Monday 17 November 2014

The Race From The Bottom: Why Most Africans Must Learn To Do Romantic Love

Good at fraternal, bad at romantic relationships
Cast your mind back, as a habitual knife, spoon and fork user, to the time you first used chopsticks. Remember the hash you made of your noodles or stir fry then? Well that’s exactly the mess Africans or should I say West Africans, or even more specifically Ghanaians, make of romantic love after centuries of being experts at fraternal and sisterly love. They are as poor at managing romantic relationships as they're good in fraternal relationships, but why?

The extended family is based on a network of familial relationships which are very like fraternal and sisterly relationships. Such associations are tightly regulated with rules and usages established centuries ago, and given “constitutional” force by cultural endorsement. Everyone there knows how they treat a brother, sister, cousin, uncle, aunt, nieces and nephews, grandparents, family friends and the wider society. The rules are clear, well learnt and mostly believed in.  Note that none of these relationships involve sexual relations. What's right and what’s wrong is easy to uphold without the temptations provided by hormonal drives or impulses. In a romantic relationship however, the incendiary impact of sex renders most of the rules useless or unenforceable, and people seem lost as to how to proceed without these externally imposed rules. To provide a crutch to lean on, Ghanaian and many West African romantic relationships default to the style and manner of fraternal relationships and simply replicate them. This is much safer. The rules of engagement are already in place, order is restored, but the passion in the relationship is cooled or extinguished, losing that uniqueness of bond that intimacy opens to lovers. Utility, or just managing things, takes over. This has been my observation. It’s a kind of fraternal business relationship, and it could be had with virtually anyone else that follows the rules, not just your unique partner. This fraternal relationship just comes with the added bonus of mandated, legitimised sex! A notion of entitlement or ownership, based purely on the rights conferred by the association is easily fostered, without being anchored in a genuine, heartfelt, intimate one-on-one relationship.
Very few people say "I love you" in their native language

Very few people say “I love you” in native West African languages. The words exist, but are just rarely used in a passionate context. When West Africans do express such love, it’s usually in a foreign language like English. Perhaps this is because a mental adjustment needs to take place before such intimacy can “legitimately” be expressed. In the cultural context that their native language refers to, it is, if not taboo, almost in violation of the caveats of a brotherly relationship. As the relationship between lovers is being governed by the rules of a fraternal relationship, it surely feels weird to introduce passionate one-on-one-relationship intimacy.
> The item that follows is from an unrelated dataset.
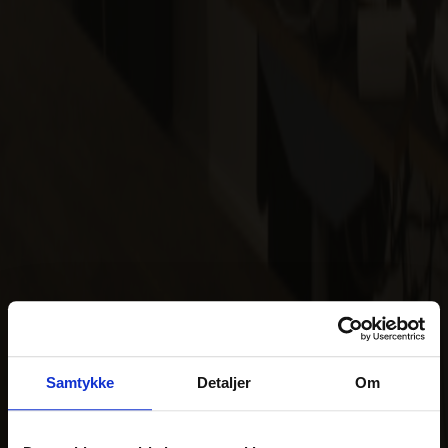
Samtykke
Detaljer
Om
Pair bonds if secure, lack passion
The traditional African cultural set-up is designed to promote the success of the group and extended family as a whole, not the survival of paired lovers as a unit. The extended family will thus always survive, but the paired couple may not, and any children from say a marriage or couple will usually be well cared for by the extended family. Thus in traditional West African culture, the survival of the extended family is paramount, a must have; while the survival of the romantic unit is relegated to just a “nice to have”. Nice to have because if you live with a partner it might as well be in some degree of peace and harmony, even if passionless.

The pressure on individuals to stay loyal to their respective extended families is thus often at the cost of the development of their private pair bond. These pressures often mitigate against husband and wife getting too close to each other emotionally, for fear they will tear themselves apart from their almost feudal fealty to the extended family. This makes the survival of romantic relationships more tenuous.

Parents having grown up in powerful extended families themselves know how extended family relationships work, and are able to pass their experience to their offspring. But being themselves innocents in the art of managing romantic love, they are unable to teach their children the life and attitudinal skills to create or maintain romantic relationships.  African kids just don’t see their parents in romantic mode and have to invent the wheel on this when it’s their turn to try a romantic relationship. There are no great love stories that I know of to set a standard in the culture, more a series of proverbs that explain the “rules” of relationships. The balance of power is thus firmly tipped against the marriage units’ survival in favour of the extended family’s ubiquitous onward march.


Africans must learn the art of romance
The world has however changed and won’t go back to how it was.  Individual freedom away from extended families is on the rise, backed by greater personal economic freedom, especially that of educated, middle class women.   The pair bonded state – whether enshrined in marriage or loosely entered into as cohabitation – is the most likely future building block of society. If Africans are to survive and thrive in the future, learning what romantic love is all about is already a “must do”, not just a “nice to have”. We are rather like the visitor to a Chinese restaurant trying chopsticks for the first time. We make a total hash of it, spread food everywhere and are only slowly nourished by the little we get into our bodies through our clumsy efforts. But in this restaurant there are no knives and forks available to fall back on! The race up from the bottom is on. People will have to learn to step up to romance.